Sunday, October 21, 2012

Tammy Wynettes & David Houston~ "My Elusive Dreams"



My Elusive Dreams - Tammy Wynette & David Houston  

Virginia Wynette Pugh, known professionally as Tammy Wynette, (May 5, 1942 – April 6, 1998) was an American country music singer-songwriter and one of the genre's best-known artists and biggest-selling woman singers.

Wynette was sometimes called the "First Lady of Country Music", and her best-known song, Stand by Your Man, was one of the best-selling hit singles by a woman in the history of the country music genre.

Many of Wynette's hits dealt with classic themes of loneliness, divorce, and the difficulties of man-woman relationships.

During the late 1960s and early 1970s, Wynette charted 23 No. 1 songs. Along with Loretta Lynn and Dolly Parton, Wynette defined the role of women in country music during the 1970s.

Wynette's marriage to the country singer George Jones in 1969, which ended in divorce in 1975, created a country music "couple", following the earlier success of Johnny Cash and June Carter Cash.

Jones and Wynette recorded a sequence of duet albums and single records that hit the charts throughout the 1970s.

Early years

 

Childhood & teen years

Tammy Wynette was born Virginia Wynette Pugh[1] near Tremont, Mississippi, the only child of William Hollice Pugh (died February 13, 1943) and Mildred Faye Russell Pugh (1922–1991).[2]

Wynette's father was a farmer and local musician. He died of a brain tumor when Wynette was nine months of age.[3] Her mother worked in an office, as a substitute school teacher, as well as on the family farm. After her husband's death, Mildred Pugh left her daughter in the care of her own parents, Thomas Chester and Flora Russell, and moved to Memphis to work in a defense plant during World War II.

In 1946, Mildred Pugh remarried, and her husband was Foy Lee, a farmer.[4]

Wynette was born and raised on a farm in Itawamba County, Mississippi that belonged to her maternal grandparents. This farm was located very close to the border with Alabama.

Wynette claimed that the state line ran right through their farm, joking that "my top half came from Alabama and my bottom half came from Mississippi."

As a girl, she worked in the fields picking cotton along with the crews of hired hands to harvest the crops.

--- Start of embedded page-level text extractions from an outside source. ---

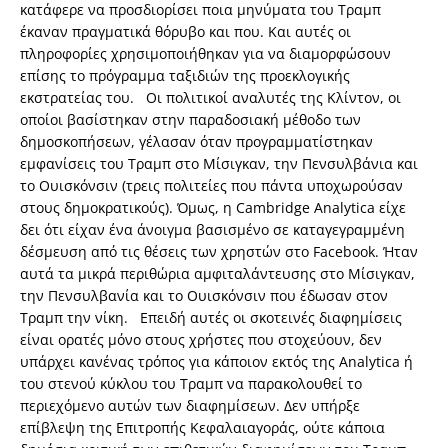
κατάφερε να προσδιορίσει ποια μηνύματα του Τραμπ
έκαναν πραγματικά θόρυβο και που. Και αυτές οι
πληροφορίες χρησιμοποιήθηκαν για να διαμορφώσουν
επίσης το πρόγραμμα ταξιδιών της προεκλογικής
εκστρατείας του. Οι πολιτικοί αναλυτές της Κλίντον, οι
οποίοι βασίστηκαν στην παραδοσιακή μέθοδο των
δημοσκοπήσεων, γέλασαν όταν προγραμματίστηκαν
εμφανίσεις του Τραμπ στο Μίσιγκαν, την Πενσυλβάνια και
το Ουισκόνσιν (τρεις πολιτείες που πάντα υποχωρούσαν
στους δημοκρατικούς). Όμως, η Cambridge Analytica είχε
δει ότι είχαν ένα άνοιγμα βασισμένο σε καταγεγραμμένη
δέσμευση από τις θέσεις των χρηστών στο Facebook. Ήταν
αυτά τα μικρά περιθώρια αμφιταλάντευσης στο Μίσιγκαν,
την Πενσυλβανία και το Ουισκόνσιν που έδωσαν στον
Τραμπ την νίκη. Επειδή αυτές οι σκοτεινές διαφημίσεις
είναι ορατές μόνο στους χρήστες που στοχεύουν, δεν
υπάρχει κανένας τρόπος για κάποιον εκτός της Analytica ή
του στενού κύκλου του Τραμπ να παρακολουθεί το
περιεχόμενο αυτών των διαφημίσεων. Δεν υπήρξε
επίβλεψη της Επιτροπής Κεφαλαιαγοράς, ούτε κάποια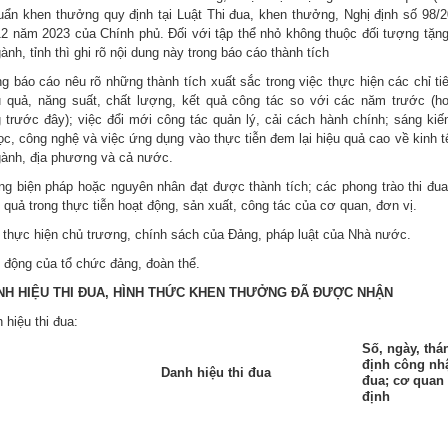
huẩn khen thưởng quy định tại Luật Thi đua, khen thưởng, Nghị định số
98/
12 năm 2023 của Chính phủ. Đối với tập thể nhỏ không thuộc đối tượng tặng
ành, tỉnh thì ghi rõ nội dung này trong báo cáo thành tích
g báo cáo nêu rõ những thành tích xuất sắc trong việc thực hiện các chỉ ti
u quả, năng suất, chất lượng, kết quả công tác so với các năm trước (h
 trước đây); việc đổi mới công tác quản lý, cải cách hành chính; sáng kiến
c, công nghệ và việc ứng dụng vào thực tiễn đem lại hiệu quả cao về kinh tế
gành, địa phương và cả nước.
ng biện pháp hoặc nguyên nhân đạt được thành tích; các phong trào thi đu
 quả trong thực tiễn hoạt động, sản xuất, công tác của cơ quan, đơn vị.
c thực hiện chủ trương, chính sách của Đảng, pháp luật của Nhà nước.
 động của tổ chức đảng, đoàn thể.
NH HIỆU THI ĐUA, HÌNH THỨC KHEN THƯỞNG ĐÃ ĐƯỢC NHẬN
 hiệu thi đua:
Số, ngày, thá
định công nhậ
Danh hiệu thi đua
đua; cơ quan
định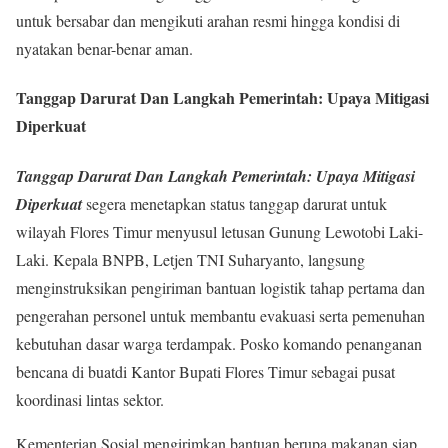
untuk bersabar dan mengikuti arahan resmi hingga kondisi di
nyatakan benar-benar aman.
Tanggap Darurat Dan Langkah Pemerintah: Upaya Mitigasi
Diperkuat
Tanggap Darurat Dan Langkah Pemerintah: Upaya Mitigasi
Diperkuat
segera menetapkan status tanggap darurat untuk
wilayah Flores Timur menyusul letusan Gunung Lewotobi Laki-
Laki. Kepala BNPB, Letjen TNI Suharyanto, langsung
menginstruksikan pengiriman bantuan logistik tahap pertama dan
pengerahan personel untuk membantu evakuasi serta pemenuhan
kebutuhan dasar warga terdampak. Posko komando penanganan
bencana di buatdi Kantor Bupati Flores Timur sebagai pusat
koordinasi lintas sektor.
Kementerian Sosial mengirimkan bantuan berupa makanan siap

She grew up with her aunt, Carolyn Russell, who was only five years older than she was. As a girl, Wynette taught herself to play a variety of musical instruments that had been left by her deceased father.[5]

Rise to fame

Wynette attended the Tremont High School, where she was an all-star basketball player.

A month before graduation, she married her first husband, Euple Byrd. He was a construction worker, but he had trouble keeping a job, and they moved from place to place several times.

Wynette worked as a waitress, a receptionist, and a barmaid, and she also worked in a shoe factory.

In 1963, she attended beauty school in Tupelo, Mississippi, where she learned to be a hairdresser. She continued to renew her cosmetology license every year for the rest of her life—just in case she ever had to go back to a daily job.

She left her first husband before the birth of their third daughter. He did not support her ambition to become a country singer, and, according to Wynette, as she drove away he told her "Dream on, Baby". Years later he appeared as she was signing autographs and asked for one. She signed "Dream on, baby."[6]

Wynette's baby developed spinal meningitis, and she tried to earn extra money by performing at night.

In 1965, Wynette sang on the Country Boy Eddie Show on WBRC-TV in Birmingham, Alabama, and this led to performances with Porter Wagoner.

In 1966, Wynette moved with her three daughters from Birmingham to Nashville, where she attempted to get a recording contract. After being turned down repeatedly by all of the other record companies, she auditioned for the producer Billy Sherrill.

Sherrill was originally reluctant to sign her up, but decided to do so after finding himself in need of a singer for Apartment No. 9

When Sherrill heard Wynette sing it, he was impressed and decided to sign her up to Epic Records in 1966.[7]